As to their methods, they had the effect of poisoning the political world and the public against the vote. The painstaking work done over many years by the Suffragists to build consensus in Westminster was obliterated by the violence. Things weren’t helped much by the murder of two naval sailors, two attempts to assassinate the Prime Minister, and a prolonged letter writing campaign aiming to hound all Jewish MPs out of office.

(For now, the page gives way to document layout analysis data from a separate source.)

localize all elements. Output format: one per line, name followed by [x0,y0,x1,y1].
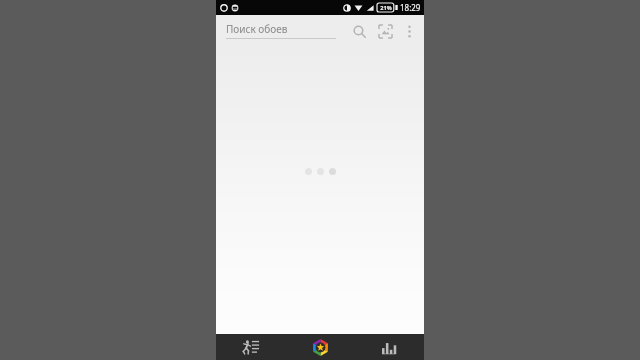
button[interactable]: Image search [372,18,398,44]
button[interactable]: More options [398,20,420,42]
button[interactable]: Поиск обоев [226,15,340,46]
staticText: 21% [380,4,392,11]
button[interactable]: Search [346,18,372,44]
button[interactable]: Statistics [355,334,424,360]
staticText: Поиск обоев [226,22,288,36]
button[interactable]: Activity [216,334,286,360]
staticText: 18:29 [400,2,421,13]
button[interactable]: Home [286,334,355,360]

As for the public, the arson campaigns focused on sporting pavilions, schools and hospitals. In many towns vast crowds turned out to burn down the local Suffragette office in retaliation. Bombs were left on commuter trains (making the TfL’s decision to name a line after them hilarious), attempts were made to blow up a canal to flood a town, and an attempt to demolish the biggest sorting office in the country with 200 workers inside. One of the aforementioned attempts to kill the PM was to burn down a crowded theatre. These seemingly confirmed the opinion of those who claimed women were too unhinged to trust with elections.
Most at the time who weren’t Suffragettes agreed that they had put the cause back by decades, and it was only a catastrophe the scale of a world war that put it back on track.

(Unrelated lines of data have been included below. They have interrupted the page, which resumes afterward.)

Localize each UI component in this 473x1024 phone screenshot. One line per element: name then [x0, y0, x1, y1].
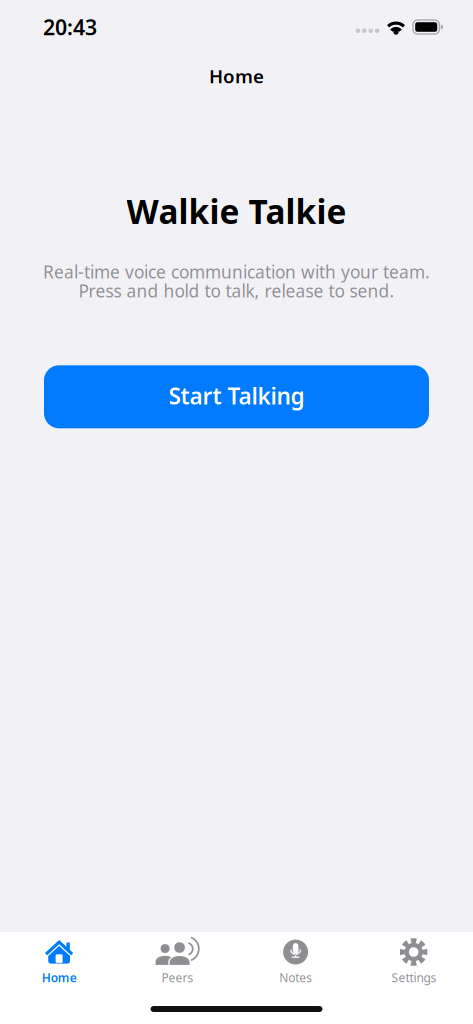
staticText: Notes: [279, 970, 312, 985]
button[interactable]: Start Talking: [44, 365, 429, 428]
button[interactable]: Home: [0, 932, 118, 988]
staticText: Settings: [391, 970, 436, 985]
button[interactable]: Settings: [355, 932, 473, 988]
staticText: Real-time voice communication with your …: [43, 260, 430, 283]
button[interactable]: Notes: [236, 932, 355, 988]
staticText: Press and hold to talk, release to send.: [78, 279, 394, 302]
staticText: Start Talking: [168, 381, 304, 411]
staticText: Home: [209, 64, 264, 88]
button[interactable]: Peers: [118, 932, 236, 988]
staticText: 20:43: [43, 13, 97, 41]
staticText: Walkie Talkie: [126, 189, 346, 233]
staticText: Peers: [161, 970, 193, 985]
staticText: Home: [42, 970, 77, 985]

Yeah, and that's why women now have the vote.
Or perhaps Parliament just felt like making those changes for no reason?
Yes, the “no reason” that occurred 1914-18, and the decades of consensus building by the Suffragists. The Suffragettes had abandoned their agitation in 1914, then completely disbanded in November 1917, as I said to allow Pankhurst to focus on setting up an ethno-nationalist political party. The bill to extend the vote to the first women passed in February 1918, three and a half years after the violent campaign had concluded.
Reading comprehension of a 3rd grader. Worse, perhaps.
Definitely mentally challenged by the looks.
You might want to spend an hour combing through the words of the comment you decided to ignore, so you might have a chance of understanding your own, sheer, and utter, idiocy.
The comment I "ignored" (written after mine, so I don't know how you expected me to take it into account) was a biased reading of history. To claim the suffragettes were "a total failure" and that the suffragists would have succeeded if they hadn't existed is complete conjecture. Your resorting to insults shows how weak you believe your argument to be.